Pulling Plugs for steelhead

Irishrover

Irishrover

Moderator
Most Featured
Joined
Apr 30, 2008
Messages
2,094
Location
Ocean
Ok I can use some help on this thread because I'm not an expert I just like to fish and I do like to pull plugs from time to time. Bigdog here goes.

I use wiggle warts and hot shot plugs. They come in different colors and sizes. Sometimes I tie straight to the plug and sometimes I'll use a swivel and leader then direct to the plug. I always check my plugs to make sure they are "tuned" correctly that is they don't pull to the left or right. They do however wiggle around. I put them out from the boat about 40' then use the oars against the current to slow the boat (like back bouncing) and let the plugs dive . You can watch your rod tip and if it is sort of vibrating then it's working. I move the boat back and forth accross the river and slowly move down river. This way you can cover the whole hole. I like this method because it's kind of like herding the fish down the hole. Also if you are the guy on the oars you can still fish. Another advantage of plug is they are great in cold weather situatations, that is you don't need to get you hand wet messing with bait. You put the plug out there and work your way down river. When you come to rappids and shallow water pull them out and go to you drift rod. That is of course unless you are on the oars.
 
Last edited by a moderator:
G

GraphiteZen

Well-known member
Joined
Mar 21, 2008
Messages
2,140
Location
Corvallis, Oregon
You can also take off both the hooks and use them to dive a prawn:

Get a prawn skewer (a skewer is a thin metal rod with a point of one end and a hole through the side of the other), and pierce the prawn right through the eyes and straight (important) back through the body until the point comes out the back side right where the tail bends. Make sure it comes out BETWEEN the shell segments because once you tear a shell it will just continue to tear and in no time your prawn will be ruined and won't track straight seeing as your using the skewer to apply the prawn to your line.

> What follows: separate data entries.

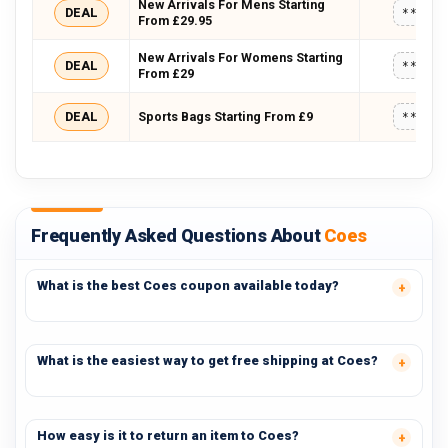
New Arrivals For Mens Starting
DEAL
*****
From £29.95
New Arrivals For Womens Starting
DEAL
*****
From £29
DEAL
Sports Bags Starting From £9
*****
Frequently Asked Questions About
Coes
What is the best Coes coupon available today?
What is the easiest way to get free shipping at Coes?
How easy is it to return an item to Coes?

Once you have the prawn on the skewer grab a hook with about 3 feet of line snelled to it and drop a medium sized bead on it. The bead is so that the eye of the hook doesn't rip up through the prawn when the pressure of the current hits it.

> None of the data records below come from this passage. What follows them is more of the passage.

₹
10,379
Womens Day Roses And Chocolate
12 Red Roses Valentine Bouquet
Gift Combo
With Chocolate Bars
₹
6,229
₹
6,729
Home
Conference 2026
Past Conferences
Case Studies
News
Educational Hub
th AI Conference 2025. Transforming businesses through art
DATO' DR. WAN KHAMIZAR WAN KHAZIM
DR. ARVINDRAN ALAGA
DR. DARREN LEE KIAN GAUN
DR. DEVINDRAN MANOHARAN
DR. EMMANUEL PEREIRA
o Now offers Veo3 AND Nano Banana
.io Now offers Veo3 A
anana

Take the end of your line and run about 3 inches through the hole on the end of the skewer and slowly pull the skewer back out of the prawn and bingo.

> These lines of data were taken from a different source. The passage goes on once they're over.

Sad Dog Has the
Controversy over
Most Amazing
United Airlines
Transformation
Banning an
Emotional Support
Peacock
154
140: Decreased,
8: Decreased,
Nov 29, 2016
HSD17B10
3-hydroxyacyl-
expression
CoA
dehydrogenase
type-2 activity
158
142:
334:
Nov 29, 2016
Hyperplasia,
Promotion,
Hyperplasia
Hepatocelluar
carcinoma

At this point you have a few options. You can put different colored beads or corkies in front of the shrimp, a bead with a Spin-n-Glow etc. You can even get a spinner blade and a clevis and run that for some flash so long as you have enough beads behind it or else the prawn will prevent the blade from spinning.

Then tie that line to the front-most hook set nearest the eye and try diving that into a tailout or pool. FISH ON!!
 
B

bigdog

1
Joined
Sep 1, 2008
Messages
1,243
Location
Portland, Oregon
Well hell now I feel kind of dum here, I found a couple of them PLUGS when I was on the watter once and started throwing them like a spinner. lol Now I know why I didn't like the way they worked because they aren't spinners lol. The only thing I kept thinking was that these things were junk lol.
 
F

Fishtopher

Well-known member
Joined
Aug 12, 2008
Messages
1,274
Location
Who knows?! Not me!
CJ, I cast and retrieve my plugs. Its harder, because the river shallows towards the shore, and if you are fishing a deep diving plug, ya gotta be careful, or you will snag and lose 5 bucks. But it can be done, and will catch fish.
 
B

bigdog

1
Joined
Sep 1, 2008
Messages
1,243
Location
Portland, Oregon
Yeah I really didn't like the way they felt on the pole. Just means I need to get a boat now lol
 
B

bir48die

Member
Joined
Feb 7, 2008
Messages
32
Location
Beaverton
I used plugs exclusively this fall for Coho and they did very well casting in deep water. I have not had success casting them lately for Steelhead as I don't drift and haven't found the best water for it. I heard that Steelhead don't congregate in deep pools so don't expect the best of luck casting these.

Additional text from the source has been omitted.